In anderen Workshops wurde sich mit dem Gestalten eigener Online-Formate, der Digitalisierung in der Jugendhilfe oder kreativen Online-Medienangebote für Jugendliche befasst. Markus Fink stellte außerdem Best-Practice-Beispiele aus der offenen Kinder- und Jugendarbeit vor und zeigte auf, wie digitale Jugendarbeit sich in Zeiten von Corona als Säule im Arbeitsfeld etablierten. Im Workshop zum Thema „Begegnungen schaffen und Beziehungsarbeit online gestalten“ beschäftigten sich die Teilnehmenden zusammen mit Sabine Klein und Kateryna Kudin vom BJR mit Freundschaften und direkter Diskussionen als Teil der internationalen Jugendarbeit und sprachen über Herausforderungen mit wegfallenden Offline-Begegnungen. Der Workshop gab Anregungen, mit welchen Methoden und digitalen Räumen Beziehungsarbeit auch online gelingen könne. Sabine Klein machte im Workshop deutlich, was bei der Beziehungsarbeit online nicht vergessen werden dürfe: „Wer sich zeigt, macht sich verwundbar und das kann auch schief gehen.“ Um das Problem der fehlenden Offline-Kontakte ging es auch im Workshop von Pädagogin Martina Tödtmann. Sie befasste sich gemeinsam mit den Teilnehmenden unter anderem mit folgender Frage: Wie geht man mit der Kontaktsperre in Projekten um, die vom persönlichen Kontakt leben?  
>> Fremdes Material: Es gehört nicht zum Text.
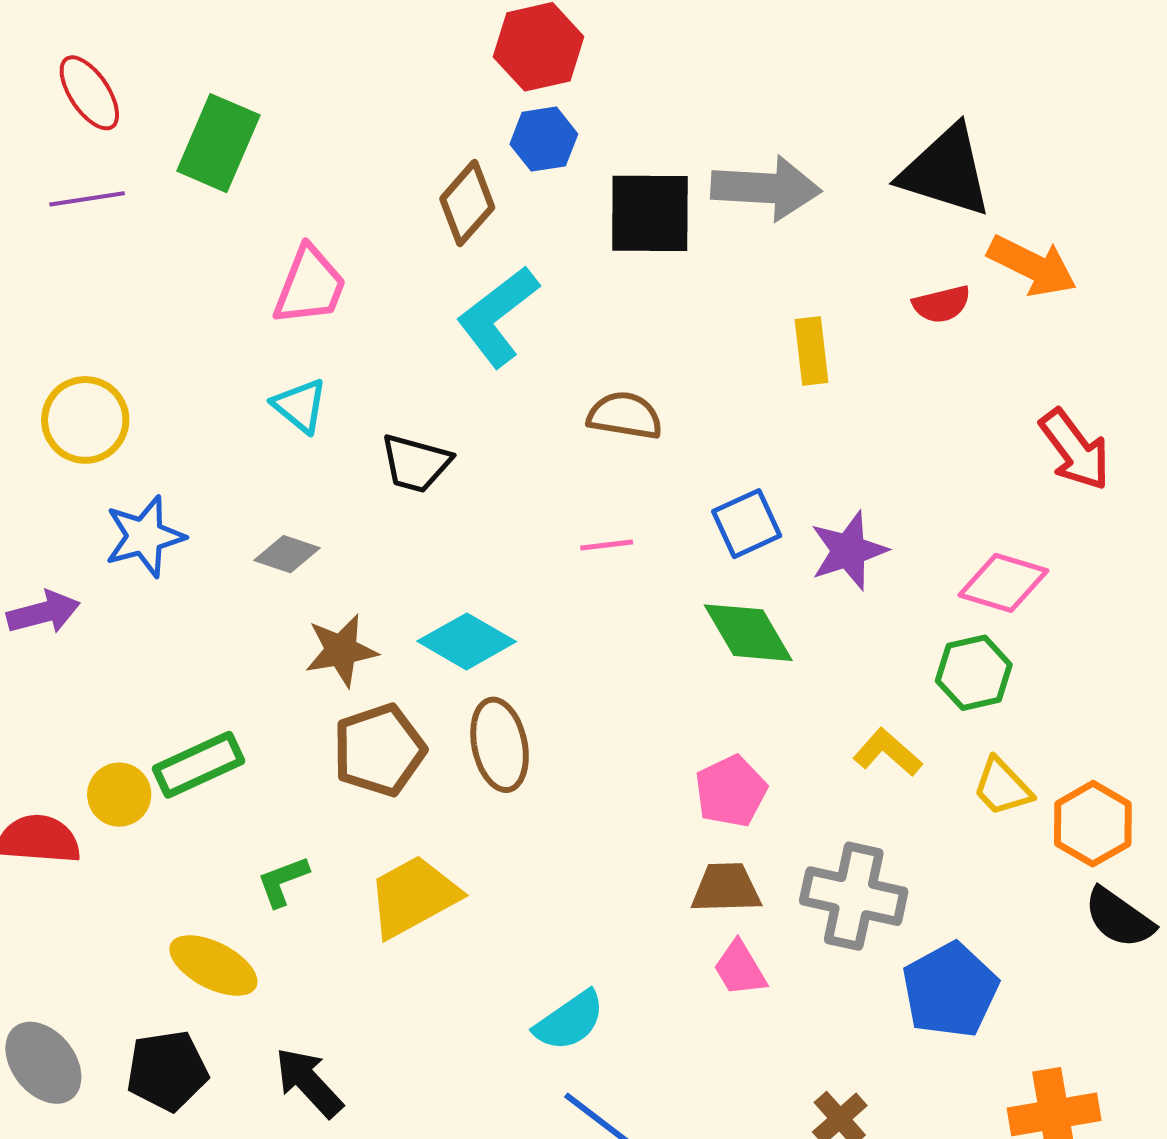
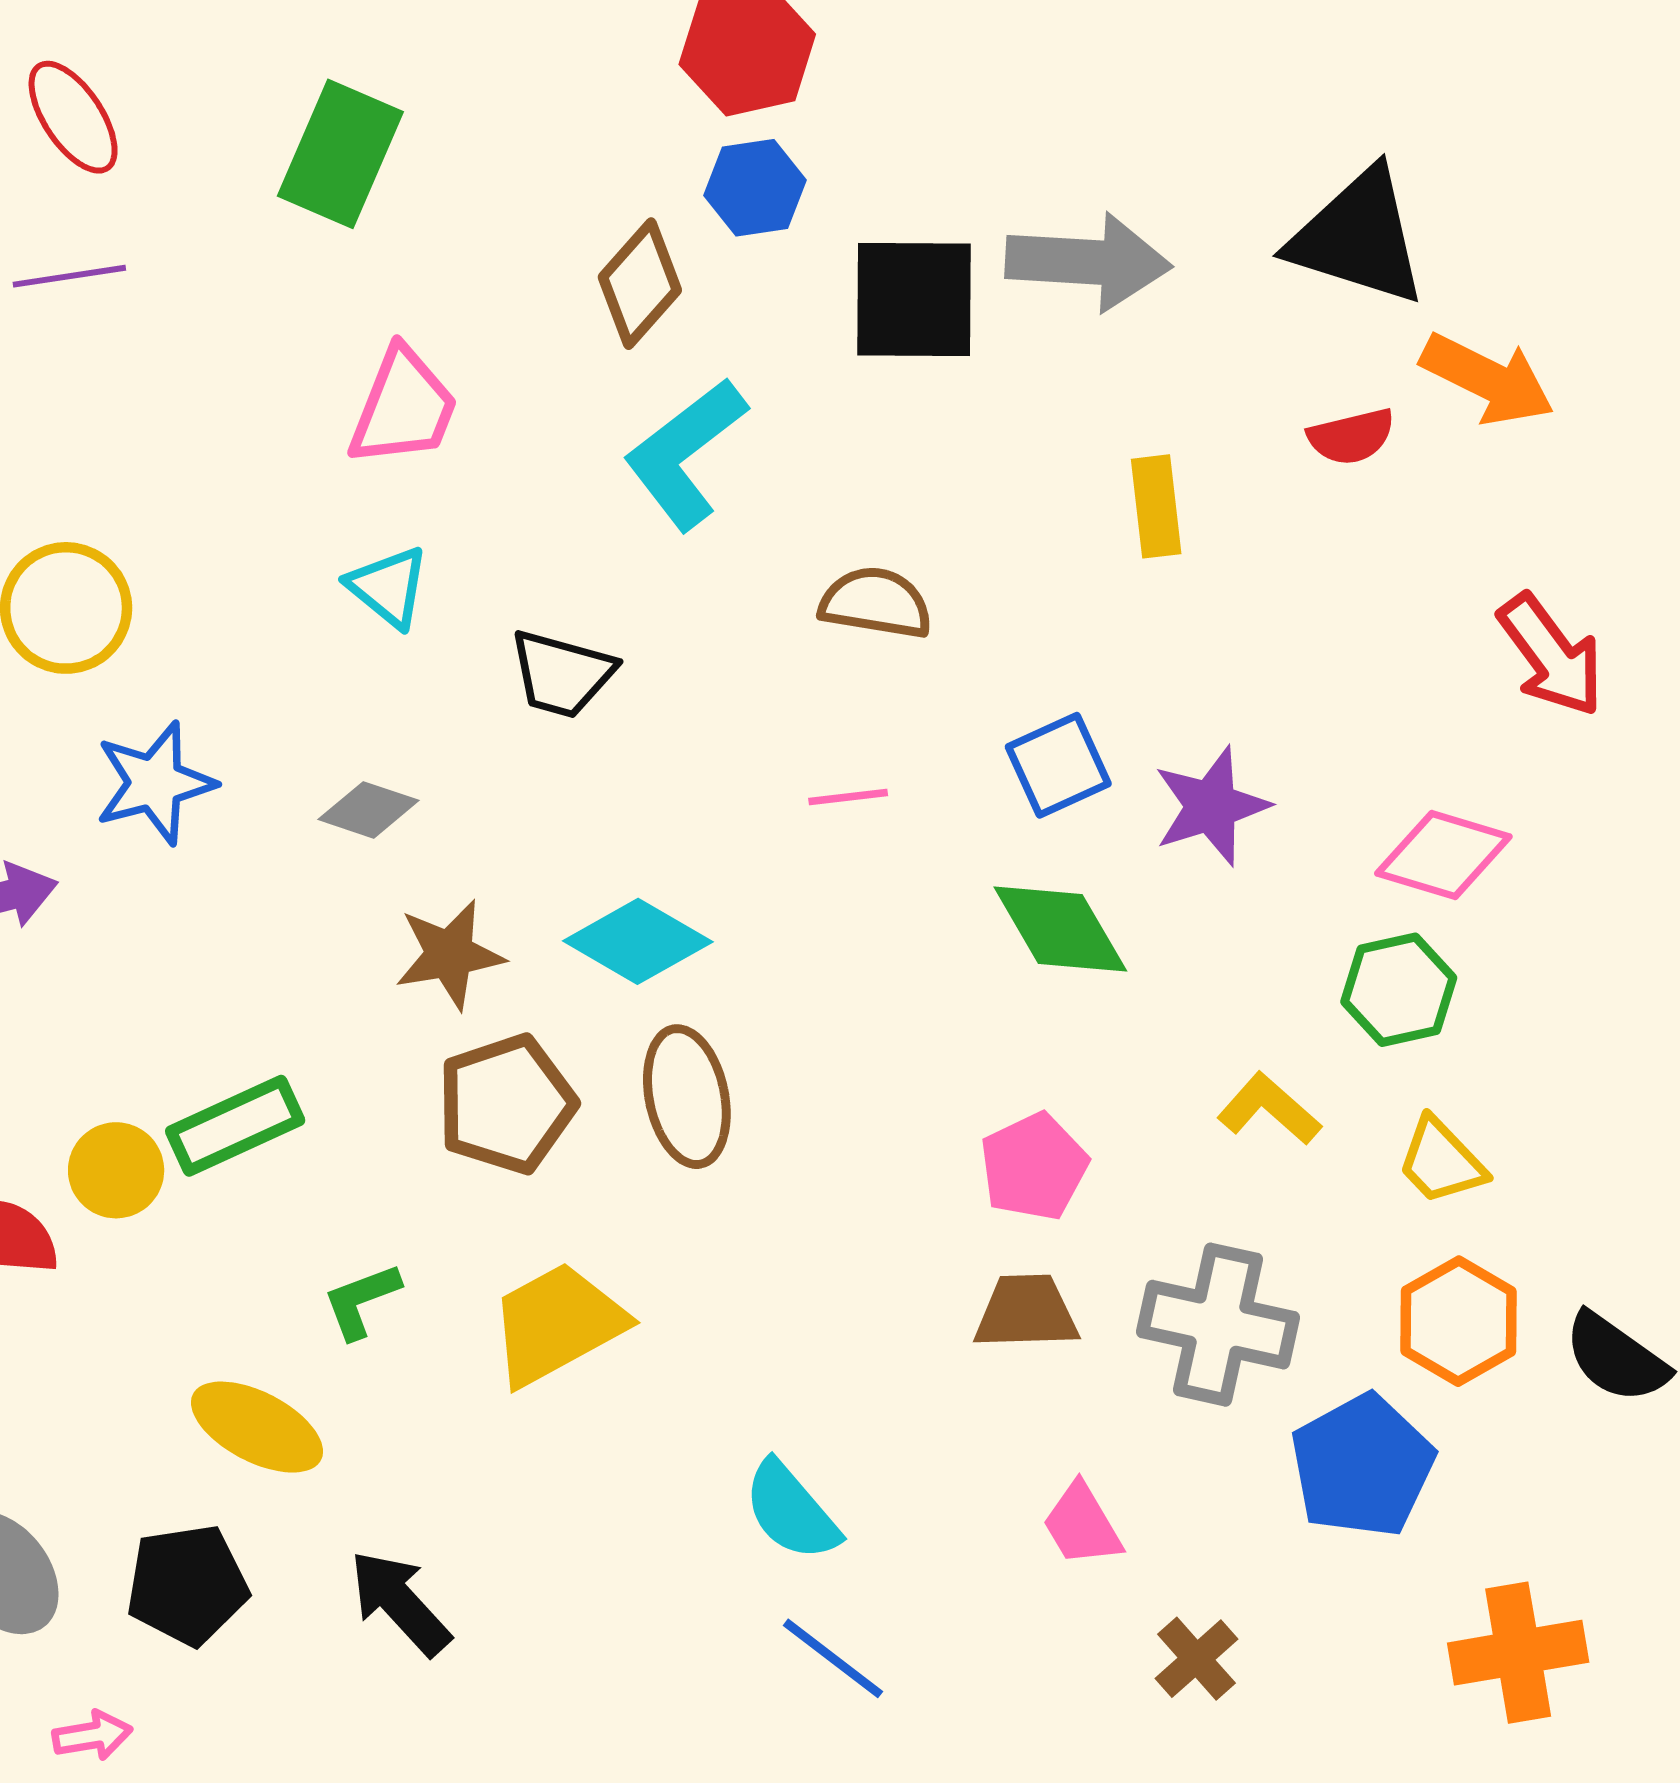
green rectangle: (218, 143) -> (340, 154), moved
orange hexagon: (1093, 824) -> (1458, 1321), moved
pink trapezoid: (740, 969) -> (1082, 1525), moved
cyan semicircle: (569, 1021) -> (791, 1511), turned 84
Weitere Workshops befassten sich mit den Themen rechtliche Grundlagen in Zeiten digitaler Jugendarbeit und wie Familien online unterstützt werden können. Im Workshop “Kreative Medienangebote für Kinder” wurde das Projekt „Wie die Bilder laufen lernen“ vorgestellt. Dabei beantwortete Birgit Irrgang von der Medienstelle Augsburg des JFF vorerst die Frage, warum Filmbildung mit Kindern überhaupt notwendig sei: „Filme können zur Identitätsbildung und somit zum individuellen Rollenverständnis beitragen, sind ein Fenster zur Welt und können einen Beitrag leisten zum interkulturellen Lernen und zur Weltoffenheit. Kinder und Jugendliche müssen Kompetenzen erlangen, um Filme kritisch zu reflektieren und zu nutzen.“   

Den Abschluss der Tagung begleitete David Mayonga aka Roger Rekless mit einem Impro-Rap. Für diesen konnten die Zuschauenden der Tagung in einem Flinga-Board ihre Impressionen, Gedanken und Beobachtungen festhalten. Diese Eingaben, beispielsweise “always on” und “barrierearme Zugänge”, verpackte der Sänger gekonnt in einem Rap, der die Tagung zusammenfasste. Dieser ganz besondere Abschluss führte eine ebenso besondere, aber nicht weniger produktive Jahresauftakttagung zu einem schönen Ende und Rekless brachte es zum Schluss noch einmal auf den Punkt: „Ich warte auf tobenden Applaus, aber der kommt aus dieser Kamera nicht wirklich richtig raus.” Doch ganz egal ob online oder offline – Wir freuen uns schon jetzt auf die nächste Jahresauftakttagung!